Massacre de Haximu marca três décadas e reacende discussão sobre proteção dos povos indígenas. Polêmica persiste.

Em 18 de agosto de 1993, rádios no Amazonas e em Roraima noticiaram o terrível assassinato de um grupo de yanomamis, composto por mulheres e crianças. Esse evento trágico marcou o primeiro e único caso de genocídio reconhecido pela Justiça brasileira até hoje, ficando conhecido como o massacre de Haximu. Os garimpeiros, liderados por Pedro Garcia, conhecido como Prancheta, fugiram para Boa Vista após o ataque, evitando a prisão.

O massacre ocorreu na aldeia de Haximu, localizada na fronteira entre o Brasil e a Venezuela, um ano depois da demarcação da Terra Indígena Yanomami. Segundo relatos da época, o episódio foi brutal, com a maioria das vítimas sendo mulheres, crianças e idosos. Homens que estavam em uma festa em outra comunidade escaparam da violência. Os sobreviventes conseguiram chegar a uma maloca na região do Toototobi, no Amazonas, em 24 de agosto.

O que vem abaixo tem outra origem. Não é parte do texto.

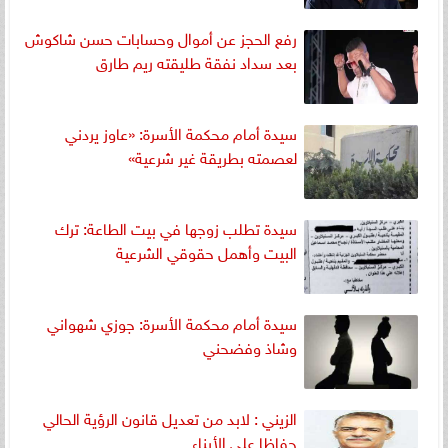
رفع الحجز عن أموال وحسابات حسن شاكوش
بعد سداد نفقة طليقته ريم طارق
سيدة أمام محكمة الأسرة: «عاوز يردني
لعصمته بطريقة غير شرعية»
سيدة تطلب زوجها في بيت الطاعة: ترك
البيت وأهمل حقوقي الشرعية
سيدة أمام محكمة الأسرة: جوزي شهواني
وشاذ وفضحني
الزيني : لابد من تعديل قانون الرؤية الحالي
حفاظا على الأبناء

Na época, o antropólogo francês Bruce Albert estava na região, auxiliando nas investigações e servindo como tradutor da língua yanomami. Para ele, o massacre era uma tragédia anunciada, resultado da segunda onda de invasão de garimpeiros na região. Ele ressaltou que a primeira onda ocorreu nas décadas de 1970 e 1980, impulsionada pela mineração de cassiterita.

As investigações do caso foram conduzidas pelo delegado da Polícia Federal, Raimundo Cotrim, que montou uma delegacia temporária na missão Toototobi para tomar os depoimentos das testemunhas e vítimas. O trabalho minucioso possibilitou a construção de um sólido documento jurídico.

Trinta anos após o massacre, a Terra Indígena Yanomami é a mais populosa do país, segundo o Censo de 2022, com 27.152 habitantes. No entanto, os problemas enfrentados pela comunidade yanomami se tornaram ainda mais complexos, como a expansão do garimpo e as atividades ilegais associadas ao crime organizado.

Missionário Carlo Zacquini, que testemunhou os horrores do massacre, relembra que muitos anos se passaram, mas os pesadelos persistiram. Durante sua estadia na região, ele testemunhou algumas das crises que atingiram os yanomamis ao longo dos anos. Muitos sobreviventes do massacre tinham chumbo em seus corpos, fruto dos disparos sofridos.

O massacre de Haximu despertou debates políticos e controversos. A Venezuela também foi condenada pelo caso, e houve reconhecimento tanto da Justiça brasileira quanto do governo venezuelano. No entanto, durante as investigações da CPI das ONGs, o senador Hiran Gonçalves contestou a ocorrência do massacre, levantando dúvidas sobre a existência da aldeia Haximu.

O caso ganhou notoriedade também porque o STJ reiterou o entendimento de que se tratava de um genocídio, destinando o julgamento a um juiz singular, e não a um júri popular. Segundo Eugênio Aragão, ex-ministro da Justiça e procurador da República na época da demarcação da Terra Indígena Yanomami, a publicidade do caso foi fundamental para sua finalização. Em 2011, as penas dos condenados foram consideradas extintas, e eles foram soltos. Somente em 2018, Pedro Prancheta foi preso em uma operação contra a mineração ilegal na TI Yanomami.

O massacre de Haximu foi um evento marcante na história do país, evidenciando a violência e as injustiças enfrentadas pelas comunidades indígenas. É crucial que esses casos sejam lembrados e que a luta pela demarcação e proteção das terras indígenas continue a ser um tema central na agenda política brasileira.